Günther Jakobs defende que a imputação objetiva do comportamento é imputação vinculada a uma determinada sociedade concretamente considerada. Em outras palavras, a sociedade deve determinar quais os riscos que devem ser suportados por ela e, por conseqüência, os que devem ser punidos. Há condutas que, mesmo lesionando bens jurídicos, devem ser suportadas para que não haja uma estagnação das relações sociais.

A aplicação da teoria da imputação objetiva de Günther Jakobs se dá tanto no âmbito dos delitos culposos como nos dolosos.

Günther Jakobs subdivide as normas em dois grupos: as normas ao redor (ou entorno) do social, e as normas diretamente sociais. [165]

As primeiras são aquelas que "se estabilizam por si mesmas, não permitindo qualquer contrariedade, trazendo para quem as viola uma poena naturalis". [166] São normas que observam as leis da lógica e da matemática. Exemplo: dois mais dois são quatro, o ser humano não consegue viver sem oxigênio. Ou seja, são normas que não precisam de tutela jurídico-penal.

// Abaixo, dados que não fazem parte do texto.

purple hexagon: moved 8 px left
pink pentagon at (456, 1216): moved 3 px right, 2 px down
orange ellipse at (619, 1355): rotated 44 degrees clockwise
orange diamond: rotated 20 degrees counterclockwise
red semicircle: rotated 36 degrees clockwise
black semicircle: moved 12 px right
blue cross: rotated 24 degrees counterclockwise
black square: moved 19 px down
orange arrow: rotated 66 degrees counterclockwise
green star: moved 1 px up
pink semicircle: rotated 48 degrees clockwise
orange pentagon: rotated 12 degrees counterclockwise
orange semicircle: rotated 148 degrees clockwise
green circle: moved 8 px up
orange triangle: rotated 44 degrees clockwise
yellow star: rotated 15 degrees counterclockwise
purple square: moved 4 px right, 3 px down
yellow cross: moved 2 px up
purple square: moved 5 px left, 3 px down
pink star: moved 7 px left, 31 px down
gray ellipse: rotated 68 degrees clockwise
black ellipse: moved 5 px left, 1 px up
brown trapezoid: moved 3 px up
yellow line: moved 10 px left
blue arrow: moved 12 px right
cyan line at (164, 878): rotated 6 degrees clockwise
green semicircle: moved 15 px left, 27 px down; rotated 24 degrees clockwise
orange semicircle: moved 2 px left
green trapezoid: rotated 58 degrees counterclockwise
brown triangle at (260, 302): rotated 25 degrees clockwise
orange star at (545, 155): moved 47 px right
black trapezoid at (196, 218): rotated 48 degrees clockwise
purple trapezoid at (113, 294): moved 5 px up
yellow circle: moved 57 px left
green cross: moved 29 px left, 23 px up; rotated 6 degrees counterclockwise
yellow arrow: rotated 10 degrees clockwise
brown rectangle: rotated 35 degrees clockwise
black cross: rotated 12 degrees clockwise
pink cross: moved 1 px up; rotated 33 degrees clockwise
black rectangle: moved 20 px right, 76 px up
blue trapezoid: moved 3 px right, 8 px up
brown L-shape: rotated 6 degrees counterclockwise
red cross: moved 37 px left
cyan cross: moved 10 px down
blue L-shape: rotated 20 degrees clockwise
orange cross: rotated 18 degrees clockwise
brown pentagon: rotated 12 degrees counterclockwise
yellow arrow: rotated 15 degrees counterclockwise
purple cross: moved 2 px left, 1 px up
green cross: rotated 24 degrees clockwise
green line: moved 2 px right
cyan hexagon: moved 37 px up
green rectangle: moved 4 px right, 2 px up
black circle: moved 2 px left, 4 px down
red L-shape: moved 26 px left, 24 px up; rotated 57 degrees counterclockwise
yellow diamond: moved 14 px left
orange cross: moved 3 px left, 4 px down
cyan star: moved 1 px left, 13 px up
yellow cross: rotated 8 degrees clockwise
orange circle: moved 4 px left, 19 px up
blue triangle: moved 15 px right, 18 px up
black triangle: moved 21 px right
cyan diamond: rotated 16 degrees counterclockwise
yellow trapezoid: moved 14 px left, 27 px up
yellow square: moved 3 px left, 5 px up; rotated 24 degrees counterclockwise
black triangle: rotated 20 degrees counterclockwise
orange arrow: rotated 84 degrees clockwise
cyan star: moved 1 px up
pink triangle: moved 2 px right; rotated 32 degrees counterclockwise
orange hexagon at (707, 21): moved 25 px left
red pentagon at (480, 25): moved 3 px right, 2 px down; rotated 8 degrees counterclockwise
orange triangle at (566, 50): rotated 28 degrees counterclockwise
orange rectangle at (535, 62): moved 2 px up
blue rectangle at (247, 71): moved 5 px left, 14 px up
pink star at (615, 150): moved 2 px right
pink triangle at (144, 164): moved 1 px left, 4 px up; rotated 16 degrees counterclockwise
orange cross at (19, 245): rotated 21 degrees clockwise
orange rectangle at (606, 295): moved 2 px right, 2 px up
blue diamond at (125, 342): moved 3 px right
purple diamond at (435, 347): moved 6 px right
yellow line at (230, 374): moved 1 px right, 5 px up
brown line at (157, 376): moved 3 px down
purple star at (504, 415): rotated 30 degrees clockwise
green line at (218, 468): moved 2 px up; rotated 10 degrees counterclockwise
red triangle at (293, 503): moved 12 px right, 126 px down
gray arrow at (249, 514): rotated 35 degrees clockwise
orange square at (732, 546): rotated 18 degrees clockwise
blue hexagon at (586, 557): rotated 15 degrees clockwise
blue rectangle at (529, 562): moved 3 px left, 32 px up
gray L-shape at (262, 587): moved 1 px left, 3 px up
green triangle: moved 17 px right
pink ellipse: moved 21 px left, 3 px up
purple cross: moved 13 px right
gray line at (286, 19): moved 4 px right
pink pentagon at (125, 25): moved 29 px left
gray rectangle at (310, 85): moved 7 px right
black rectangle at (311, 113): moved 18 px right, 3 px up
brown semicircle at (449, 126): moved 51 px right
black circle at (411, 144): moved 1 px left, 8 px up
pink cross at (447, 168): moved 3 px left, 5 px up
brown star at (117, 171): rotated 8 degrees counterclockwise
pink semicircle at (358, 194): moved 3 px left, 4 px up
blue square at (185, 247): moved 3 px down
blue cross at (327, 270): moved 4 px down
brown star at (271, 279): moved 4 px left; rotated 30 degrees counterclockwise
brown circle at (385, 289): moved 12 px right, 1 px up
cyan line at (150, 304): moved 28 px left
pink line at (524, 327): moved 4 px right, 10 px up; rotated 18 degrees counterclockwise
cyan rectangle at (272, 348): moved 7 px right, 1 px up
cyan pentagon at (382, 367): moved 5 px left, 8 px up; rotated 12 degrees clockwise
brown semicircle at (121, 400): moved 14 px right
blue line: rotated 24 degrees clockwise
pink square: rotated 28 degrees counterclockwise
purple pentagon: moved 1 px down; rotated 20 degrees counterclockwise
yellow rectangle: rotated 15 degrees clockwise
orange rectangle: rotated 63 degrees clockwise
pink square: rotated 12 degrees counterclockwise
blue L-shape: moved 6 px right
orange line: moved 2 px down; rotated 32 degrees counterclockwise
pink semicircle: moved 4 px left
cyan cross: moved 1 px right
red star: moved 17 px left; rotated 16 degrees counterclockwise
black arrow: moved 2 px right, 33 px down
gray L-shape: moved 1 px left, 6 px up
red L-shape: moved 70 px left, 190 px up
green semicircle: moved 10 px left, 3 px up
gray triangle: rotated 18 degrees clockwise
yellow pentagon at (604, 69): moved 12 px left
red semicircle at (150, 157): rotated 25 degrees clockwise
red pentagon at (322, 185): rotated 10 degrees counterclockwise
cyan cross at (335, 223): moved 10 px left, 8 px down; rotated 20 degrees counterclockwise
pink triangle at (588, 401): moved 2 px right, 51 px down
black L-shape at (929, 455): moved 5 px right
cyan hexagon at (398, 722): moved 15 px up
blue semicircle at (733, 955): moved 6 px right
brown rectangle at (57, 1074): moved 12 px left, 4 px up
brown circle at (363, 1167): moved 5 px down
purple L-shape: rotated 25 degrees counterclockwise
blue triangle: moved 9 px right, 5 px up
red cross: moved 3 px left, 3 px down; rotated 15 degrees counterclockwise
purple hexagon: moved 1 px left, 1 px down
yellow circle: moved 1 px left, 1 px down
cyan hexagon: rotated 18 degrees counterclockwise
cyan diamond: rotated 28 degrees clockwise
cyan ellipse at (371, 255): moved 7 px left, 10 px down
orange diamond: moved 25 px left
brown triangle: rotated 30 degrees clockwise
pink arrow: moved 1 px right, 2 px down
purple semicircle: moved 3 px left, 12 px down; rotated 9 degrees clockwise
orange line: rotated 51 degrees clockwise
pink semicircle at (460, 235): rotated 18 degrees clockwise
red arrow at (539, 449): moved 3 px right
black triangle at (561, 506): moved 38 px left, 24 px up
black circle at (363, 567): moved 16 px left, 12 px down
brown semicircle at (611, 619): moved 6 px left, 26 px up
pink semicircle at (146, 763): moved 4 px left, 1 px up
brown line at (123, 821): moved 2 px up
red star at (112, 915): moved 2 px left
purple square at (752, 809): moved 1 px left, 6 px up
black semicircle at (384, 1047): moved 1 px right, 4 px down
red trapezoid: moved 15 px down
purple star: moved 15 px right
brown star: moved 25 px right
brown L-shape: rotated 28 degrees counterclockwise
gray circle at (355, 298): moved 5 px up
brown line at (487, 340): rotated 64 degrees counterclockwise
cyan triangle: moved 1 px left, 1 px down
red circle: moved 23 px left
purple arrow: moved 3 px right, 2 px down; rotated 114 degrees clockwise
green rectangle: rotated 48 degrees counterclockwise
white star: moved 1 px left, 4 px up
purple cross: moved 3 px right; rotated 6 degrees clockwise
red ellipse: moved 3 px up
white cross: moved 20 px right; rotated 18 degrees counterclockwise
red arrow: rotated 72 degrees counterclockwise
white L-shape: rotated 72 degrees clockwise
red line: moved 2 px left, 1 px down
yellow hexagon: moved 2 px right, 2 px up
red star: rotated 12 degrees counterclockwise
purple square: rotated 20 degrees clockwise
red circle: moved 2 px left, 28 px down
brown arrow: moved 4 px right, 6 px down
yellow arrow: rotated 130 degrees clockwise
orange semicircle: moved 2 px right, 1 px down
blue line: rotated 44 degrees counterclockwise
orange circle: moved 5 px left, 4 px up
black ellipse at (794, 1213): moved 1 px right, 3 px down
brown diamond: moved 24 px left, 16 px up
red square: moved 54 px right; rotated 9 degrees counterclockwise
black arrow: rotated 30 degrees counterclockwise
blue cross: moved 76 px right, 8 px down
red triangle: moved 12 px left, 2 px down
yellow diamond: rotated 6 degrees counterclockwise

As normas diretamente sociais são aquelas em que "a violação não atinge a pessoa que a infringiu ou o grupo, pois as demais pessoas continuam a cumpri-las". [168] Para manter a sociedade em harmonia, as ações que violarem essas normas são sancionadas com uma pena.

6.2 CRITÉRIOS DE IMPUTAÇÃO

Günther Jakobs divide a imputação em dois níveis: o primeiro é a imputação das condutas ou dos comportamentos e o segundo diz respeito à imputação objetiva do resultado. [167]

"A imputação objetiva do comportamento é imputação vinculada a uma sociedade concretamente considerada". [169] O resultado alcançado por uma pessoa e que seja socialmente relevante será interpretado com a afirmação do material, isto é, da imputação objetiva do comportamento.

Sem este material de interpretação, o resultado não é mais do que um conglomerado naturalista, na melhor das hipóteses, algo que o indivíduo perseguia, um curso causal, ou um curso causal psiquicamente sobredeterminado; em todo caso, não é mais que um amálgama heterogêneo de dados que não adquiriram significado social algum. [170]

A imputação do resultado é a relação de uma conduta típica e um resultado por meio de leis gerais específicas ou ditadas pela experiência. Sendo assim, na imputação do resultado irá se constatar se a produção do resultado tem relação com a realização do risco típico ou não. [171]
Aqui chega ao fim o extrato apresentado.